PROBLEM STATEMENT -> Set down exactly the lines below between the line holding "seniorengerechtes Servicewohnen genutzt" and the line holding "hier tendenziell kleiner", inclusive; no other line belongs in the answer.
***** INPUT RECORDS
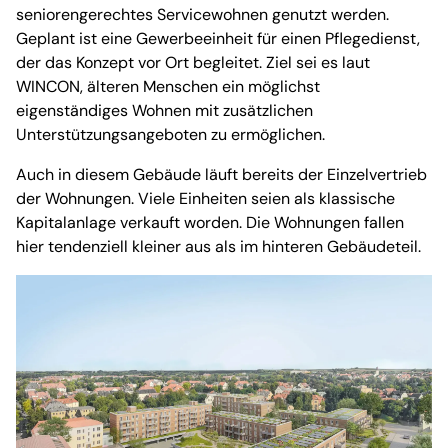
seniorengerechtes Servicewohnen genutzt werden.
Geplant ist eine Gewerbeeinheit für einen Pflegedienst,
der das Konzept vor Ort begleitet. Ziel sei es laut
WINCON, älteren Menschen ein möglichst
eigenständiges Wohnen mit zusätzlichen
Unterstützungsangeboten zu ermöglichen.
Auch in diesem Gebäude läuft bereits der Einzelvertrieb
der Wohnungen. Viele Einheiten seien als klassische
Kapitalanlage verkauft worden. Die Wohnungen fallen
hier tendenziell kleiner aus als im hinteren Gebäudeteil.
**********
***** INPUT RECORDS
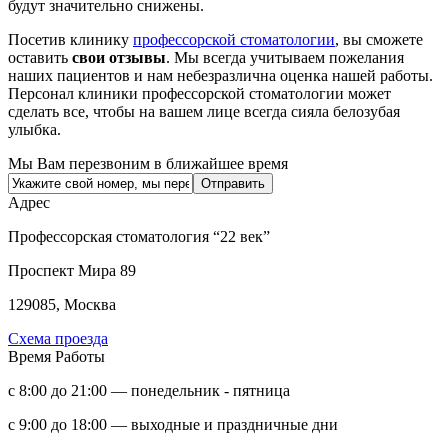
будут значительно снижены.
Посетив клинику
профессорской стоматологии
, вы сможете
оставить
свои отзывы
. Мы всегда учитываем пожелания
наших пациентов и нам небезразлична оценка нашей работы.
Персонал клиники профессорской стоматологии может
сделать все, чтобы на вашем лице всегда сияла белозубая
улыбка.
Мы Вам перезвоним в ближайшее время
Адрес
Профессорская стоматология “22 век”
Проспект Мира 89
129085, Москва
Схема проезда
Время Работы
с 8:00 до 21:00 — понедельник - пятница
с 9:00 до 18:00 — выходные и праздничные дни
**********
***** INPUT RECORDS
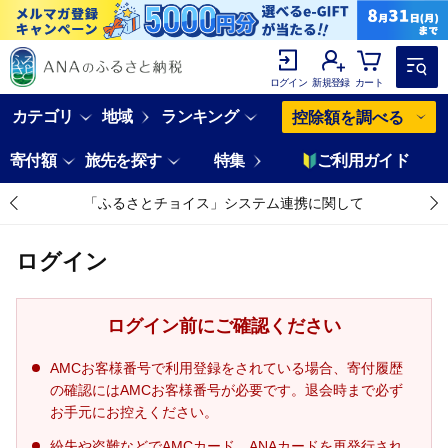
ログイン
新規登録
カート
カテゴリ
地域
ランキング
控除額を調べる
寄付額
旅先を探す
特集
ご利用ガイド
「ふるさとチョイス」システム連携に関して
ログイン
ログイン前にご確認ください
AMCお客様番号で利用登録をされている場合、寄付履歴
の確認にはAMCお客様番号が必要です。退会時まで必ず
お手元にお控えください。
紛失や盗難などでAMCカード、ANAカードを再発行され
**********
RESULT OF THE TASK ->
seniorengerechtes Servicewohnen genutzt werden.
Geplant ist eine Gewerbeeinheit für einen Pflegedienst,
der das Konzept vor Ort begleitet. Ziel sei es laut
WINCON, älteren Menschen ein möglichst
eigenständiges Wohnen mit zusätzlichen
Unterstützungsangeboten zu ermöglichen.
Auch in diesem Gebäude läuft bereits der Einzelvertrieb
der Wohnungen. Viele Einheiten seien als klassische
Kapitalanlage verkauft worden. Die Wohnungen fallen
hier tendenziell kleiner aus als im hinteren Gebäudeteil.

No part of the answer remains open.